• _What is expected_
Give back the entries in full, exactly as they are written.

• _Recorded data_
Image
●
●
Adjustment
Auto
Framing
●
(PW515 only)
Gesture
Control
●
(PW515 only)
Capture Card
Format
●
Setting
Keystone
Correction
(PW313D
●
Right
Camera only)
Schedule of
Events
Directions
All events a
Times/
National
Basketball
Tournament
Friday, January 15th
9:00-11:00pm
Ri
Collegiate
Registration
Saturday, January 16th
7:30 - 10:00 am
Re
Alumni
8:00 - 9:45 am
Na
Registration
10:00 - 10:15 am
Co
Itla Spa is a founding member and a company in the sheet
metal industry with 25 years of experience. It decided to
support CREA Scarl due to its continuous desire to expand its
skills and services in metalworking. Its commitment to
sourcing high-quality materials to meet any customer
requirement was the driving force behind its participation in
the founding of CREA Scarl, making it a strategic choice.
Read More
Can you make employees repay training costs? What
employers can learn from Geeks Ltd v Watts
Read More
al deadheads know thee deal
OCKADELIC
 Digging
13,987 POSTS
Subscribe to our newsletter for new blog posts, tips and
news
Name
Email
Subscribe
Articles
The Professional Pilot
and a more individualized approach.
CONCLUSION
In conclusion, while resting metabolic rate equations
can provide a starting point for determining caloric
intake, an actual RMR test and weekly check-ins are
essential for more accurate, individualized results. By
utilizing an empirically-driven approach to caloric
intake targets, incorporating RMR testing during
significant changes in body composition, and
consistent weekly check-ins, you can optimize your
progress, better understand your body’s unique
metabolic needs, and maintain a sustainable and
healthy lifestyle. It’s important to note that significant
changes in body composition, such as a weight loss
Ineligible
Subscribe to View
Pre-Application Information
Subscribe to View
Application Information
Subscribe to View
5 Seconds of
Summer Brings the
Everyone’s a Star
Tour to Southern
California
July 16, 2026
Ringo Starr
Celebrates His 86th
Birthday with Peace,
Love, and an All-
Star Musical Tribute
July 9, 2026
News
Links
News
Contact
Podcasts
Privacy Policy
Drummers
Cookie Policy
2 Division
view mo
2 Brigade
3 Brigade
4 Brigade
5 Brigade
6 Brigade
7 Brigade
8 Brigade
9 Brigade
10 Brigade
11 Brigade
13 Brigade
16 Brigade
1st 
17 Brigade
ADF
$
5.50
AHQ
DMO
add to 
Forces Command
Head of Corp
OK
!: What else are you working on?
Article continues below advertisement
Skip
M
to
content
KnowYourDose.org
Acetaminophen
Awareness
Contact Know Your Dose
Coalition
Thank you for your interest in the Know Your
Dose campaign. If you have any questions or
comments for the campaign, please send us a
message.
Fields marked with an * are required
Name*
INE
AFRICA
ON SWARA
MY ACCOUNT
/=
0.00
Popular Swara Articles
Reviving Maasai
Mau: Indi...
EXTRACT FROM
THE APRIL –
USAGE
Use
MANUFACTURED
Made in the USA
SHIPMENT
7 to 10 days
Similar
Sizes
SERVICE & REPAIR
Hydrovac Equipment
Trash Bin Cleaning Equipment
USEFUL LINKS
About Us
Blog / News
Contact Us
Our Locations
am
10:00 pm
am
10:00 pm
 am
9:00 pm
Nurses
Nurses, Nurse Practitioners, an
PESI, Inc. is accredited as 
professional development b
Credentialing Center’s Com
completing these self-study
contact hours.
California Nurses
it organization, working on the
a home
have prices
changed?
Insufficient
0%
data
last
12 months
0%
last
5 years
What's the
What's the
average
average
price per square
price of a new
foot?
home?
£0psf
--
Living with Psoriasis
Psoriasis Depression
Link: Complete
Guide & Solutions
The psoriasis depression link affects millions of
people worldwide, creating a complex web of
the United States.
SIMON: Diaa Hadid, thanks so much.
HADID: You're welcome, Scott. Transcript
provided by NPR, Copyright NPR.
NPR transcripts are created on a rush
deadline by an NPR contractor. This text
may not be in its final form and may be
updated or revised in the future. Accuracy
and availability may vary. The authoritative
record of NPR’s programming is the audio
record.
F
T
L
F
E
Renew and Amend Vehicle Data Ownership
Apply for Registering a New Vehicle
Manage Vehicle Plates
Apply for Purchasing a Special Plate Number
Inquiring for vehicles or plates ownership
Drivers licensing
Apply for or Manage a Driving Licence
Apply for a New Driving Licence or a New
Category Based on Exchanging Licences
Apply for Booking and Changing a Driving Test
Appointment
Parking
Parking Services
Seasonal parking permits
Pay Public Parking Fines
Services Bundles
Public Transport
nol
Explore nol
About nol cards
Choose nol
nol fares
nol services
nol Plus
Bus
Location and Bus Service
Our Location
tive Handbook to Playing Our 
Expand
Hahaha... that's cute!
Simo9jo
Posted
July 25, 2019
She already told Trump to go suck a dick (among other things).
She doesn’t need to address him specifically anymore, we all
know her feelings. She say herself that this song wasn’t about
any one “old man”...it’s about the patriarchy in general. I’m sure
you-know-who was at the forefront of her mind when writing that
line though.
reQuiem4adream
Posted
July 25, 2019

• _Response to this exercise_
Image
●
●
Adjustment
Auto
Framing
●
(PW515 only)
Gesture
Control
●
(PW515 only)
Capture Card
Format
●
Setting
Keystone
Correction
(PW313D
●
Right
Camera only)
Schedule of
Events
Directions
All events a
Times/
National
Basketball
Tournament
Friday, January 15th
9:00-11:00pm
Ri
Collegiate
Registration
Saturday, January 16th
7:30 - 10:00 am
Re
Alumni
8:00 - 9:45 am
Na
Registration
10:00 - 10:15 am
Co
Itla Spa is a founding member and a company in the sheet
metal industry with 25 years of experience. It decided to
support CREA Scarl due to its continuous desire to expand its
skills and services in metalworking. Its commitment to
sourcing high-quality materials to meet any customer
requirement was the driving force behind its participation in
the founding of CREA Scarl, making it a strategic choice.
Read More
Can you make employees repay training costs? What
employers can learn from Geeks Ltd v Watts
Read More
al deadheads know thee deal
OCKADELIC
 Digging
13,987 POSTS
Subscribe to our newsletter for new blog posts, tips and
news
Name
Email
Subscribe
Articles
The Professional Pilot
and a more individualized approach.
CONCLUSION
In conclusion, while resting metabolic rate equations
can provide a starting point for determining caloric
intake, an actual RMR test and weekly check-ins are
essential for more accurate, individualized results. By
utilizing an empirically-driven approach to caloric
intake targets, incorporating RMR testing during
significant changes in body composition, and
consistent weekly check-ins, you can optimize your
progress, better understand your body’s unique
metabolic needs, and maintain a sustainable and
healthy lifestyle. It’s important to note that significant
changes in body composition, such as a weight loss
Ineligible
Subscribe to View
Pre-Application Information
Subscribe to View
Application Information
Subscribe to View
5 Seconds of
Summer Brings the
Everyone’s a Star
Tour to Southern
California
July 16, 2026
Ringo Starr
Celebrates His 86th
Birthday with Peace,
Love, and an All-
Star Musical Tribute
July 9, 2026
News
Links
News
Contact
Podcasts
Privacy Policy
Drummers
Cookie Policy
2 Division
view mo
2 Brigade
3 Brigade
4 Brigade
5 Brigade
6 Brigade
7 Brigade
8 Brigade
9 Brigade
10 Brigade
11 Brigade
13 Brigade
16 Brigade
1st 
17 Brigade
ADF
$
5.50
AHQ
DMO
add to 
Forces Command
Head of Corp
OK
!: What else are you working on?
Article continues below advertisement
Skip
M
to
content
KnowYourDose.org
Acetaminophen
Awareness
Contact Know Your Dose
Coalition
Thank you for your interest in the Know Your
Dose campaign. If you have any questions or
comments for the campaign, please send us a
message.
Fields marked with an * are required
Name*
INE
AFRICA
ON SWARA
MY ACCOUNT
/=
0.00
Popular Swara Articles
Reviving Maasai
Mau: Indi...
EXTRACT FROM
THE APRIL –
USAGE
Use
MANUFACTURED
Made in the USA
SHIPMENT
7 to 10 days
Similar
Sizes
SERVICE & REPAIR
Hydrovac Equipment
Trash Bin Cleaning Equipment
USEFUL LINKS
About Us
Blog / News
Contact Us
Our Locations
am
10:00 pm
am
10:00 pm
 am
9:00 pm
Nurses
Nurses, Nurse Practitioners, an
PESI, Inc. is accredited as 
professional development b
Credentialing Center’s Com
completing these self-study
contact hours.
California Nurses
it organization, working on the
a home
have prices
changed?
Insufficient
0%
data
last
12 months
0%
last
5 years
What's the
What's the
average
average
price per square
price of a new
foot?
home?
£0psf
--
Living with Psoriasis
Psoriasis Depression
Link: Complete
Guide & Solutions
The psoriasis depression link affects millions of
people worldwide, creating a complex web of
the United States.
SIMON: Diaa Hadid, thanks so much.
HADID: You're welcome, Scott. Transcript
provided by NPR, Copyright NPR.
NPR transcripts are created on a rush
deadline by an NPR contractor. This text
may not be in its final form and may be
updated or revised in the future. Accuracy
and availability may vary. The authoritative
record of NPR’s programming is the audio
record.
F
T
L
F
E
Renew and Amend Vehicle Data Ownership
Apply for Registering a New Vehicle
Manage Vehicle Plates
Apply for Purchasing a Special Plate Number
Inquiring for vehicles or plates ownership
Drivers licensing
Apply for or Manage a Driving Licence
Apply for a New Driving Licence or a New
Category Based on Exchanging Licences
Apply for Booking and Changing a Driving Test
Appointment
Parking
Parking Services
Seasonal parking permits
Pay Public Parking Fines
Services Bundles
Public Transport
nol
Explore nol
About nol cards
Choose nol
nol fares
nol services
nol Plus
Bus
Location and Bus Service
Our Location
tive Handbook to Playing Our 
Expand
Hahaha... that's cute!
Simo9jo
Posted
July 25, 2019
She already told Trump to go suck a dick (among other things).
She doesn’t need to address him specifically anymore, we all
know her feelings. She say herself that this song wasn’t about
any one “old man”...it’s about the patriarchy in general. I’m sure
you-know-who was at the forefront of her mind when writing that
line though.
reQuiem4adream
Posted
July 25, 2019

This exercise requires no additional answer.